メディア予想は6位。クロップはリバプールへの低評価を覆せるか (3ページ目)

  • 田嶋コウスケ●取材・文 text by Tajima Kosuke
  • photo by AFLO

 もちろん、ピッチに目を移しても、クロップの目指すサッカーは着実に浸透している。今月6日にはウェンブリー・スタジアムで、バルセロナとの強化試合に4−0で勝利した。目立ったのは、「前線からのフォアチェック」と「力強いボール奪取」。ボールを奪ったマネがMFジョーダン・ヘンダーソンにつなげた2点目、中盤から素早くFWディヴォック・オリジにパスを入れた3点目と、いずれも効果的なプレッシングがゴールを呼び込んだ。アタッカー陣も総じてDFラインの背後に抜ける意識が高く、クロップが標榜する「フルスロットルのサッカー」が体現できていた。

 今季のリバプールの懸念は、長いシーズンを戦う上でこのクオリティーをどこまで維持できるか――。1試合あたりの平均走行距離は、ブレンダン・ロジャース前監督時代より延びているが、体力の消耗が激しく、ウィンターブレイクのないプレミアリーグでは息切れを起こしてしまう不安がある。

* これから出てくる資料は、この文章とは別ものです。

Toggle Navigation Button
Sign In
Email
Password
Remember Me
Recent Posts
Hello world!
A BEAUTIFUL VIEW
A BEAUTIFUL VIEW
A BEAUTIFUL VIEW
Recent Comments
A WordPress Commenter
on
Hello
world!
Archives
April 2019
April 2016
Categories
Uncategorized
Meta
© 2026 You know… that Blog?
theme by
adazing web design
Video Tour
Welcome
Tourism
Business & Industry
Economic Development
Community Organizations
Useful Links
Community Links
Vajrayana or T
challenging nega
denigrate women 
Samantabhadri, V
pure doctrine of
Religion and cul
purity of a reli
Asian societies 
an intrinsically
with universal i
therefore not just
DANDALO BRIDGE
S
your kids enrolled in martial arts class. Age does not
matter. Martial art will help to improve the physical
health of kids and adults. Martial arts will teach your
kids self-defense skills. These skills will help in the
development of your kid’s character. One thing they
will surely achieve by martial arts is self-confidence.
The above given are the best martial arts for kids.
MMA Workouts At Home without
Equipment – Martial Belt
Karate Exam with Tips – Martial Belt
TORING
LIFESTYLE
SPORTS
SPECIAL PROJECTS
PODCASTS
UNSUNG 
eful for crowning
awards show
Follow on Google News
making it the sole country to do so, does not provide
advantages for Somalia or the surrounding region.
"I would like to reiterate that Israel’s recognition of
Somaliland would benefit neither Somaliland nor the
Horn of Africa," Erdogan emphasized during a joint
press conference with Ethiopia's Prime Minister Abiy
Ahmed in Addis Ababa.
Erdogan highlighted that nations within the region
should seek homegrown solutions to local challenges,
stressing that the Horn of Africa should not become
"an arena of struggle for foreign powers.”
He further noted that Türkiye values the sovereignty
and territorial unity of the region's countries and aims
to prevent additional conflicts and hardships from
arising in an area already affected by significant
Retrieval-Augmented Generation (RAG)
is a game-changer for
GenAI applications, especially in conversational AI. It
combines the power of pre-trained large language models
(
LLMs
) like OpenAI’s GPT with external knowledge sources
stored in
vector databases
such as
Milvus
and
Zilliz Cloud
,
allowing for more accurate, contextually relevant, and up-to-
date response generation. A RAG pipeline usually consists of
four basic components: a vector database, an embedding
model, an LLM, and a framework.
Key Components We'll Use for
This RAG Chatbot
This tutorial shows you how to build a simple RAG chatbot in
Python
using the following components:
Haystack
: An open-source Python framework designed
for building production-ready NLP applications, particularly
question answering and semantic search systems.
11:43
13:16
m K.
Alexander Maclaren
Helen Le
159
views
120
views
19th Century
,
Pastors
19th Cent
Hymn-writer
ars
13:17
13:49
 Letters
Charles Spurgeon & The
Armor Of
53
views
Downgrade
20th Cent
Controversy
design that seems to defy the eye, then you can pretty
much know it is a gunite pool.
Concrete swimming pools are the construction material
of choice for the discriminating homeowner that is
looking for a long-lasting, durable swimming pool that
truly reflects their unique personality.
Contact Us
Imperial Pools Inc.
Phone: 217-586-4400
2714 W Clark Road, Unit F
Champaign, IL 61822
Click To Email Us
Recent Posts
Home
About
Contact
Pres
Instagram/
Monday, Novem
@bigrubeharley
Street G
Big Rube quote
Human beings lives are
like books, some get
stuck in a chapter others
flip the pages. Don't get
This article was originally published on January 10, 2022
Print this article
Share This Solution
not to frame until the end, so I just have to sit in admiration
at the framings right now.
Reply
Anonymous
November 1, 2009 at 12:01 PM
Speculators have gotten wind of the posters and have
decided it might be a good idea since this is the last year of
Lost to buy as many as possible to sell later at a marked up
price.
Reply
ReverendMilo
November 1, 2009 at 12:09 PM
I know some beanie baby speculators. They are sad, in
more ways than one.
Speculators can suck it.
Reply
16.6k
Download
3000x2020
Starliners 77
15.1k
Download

 実際、昨季もクロップの就任から2ヶ月が経過したころから黒星が増え、当時サンダーランドの監督を務めていたサム・アラダイス(現イングランド代表監督)は、「プレミアリーグがどれほど過酷か、ユルゲンは理解していない。選手たちにハイテンポでプレスをかけ続けるよう指示を出し、『もう10ヤード前に』と要求している。だから、選手たちは疲労困憊だろう。これでは、筋肉系のトラブルも増える」と、クロップのアプローチが失速の引き金になったと指摘していた。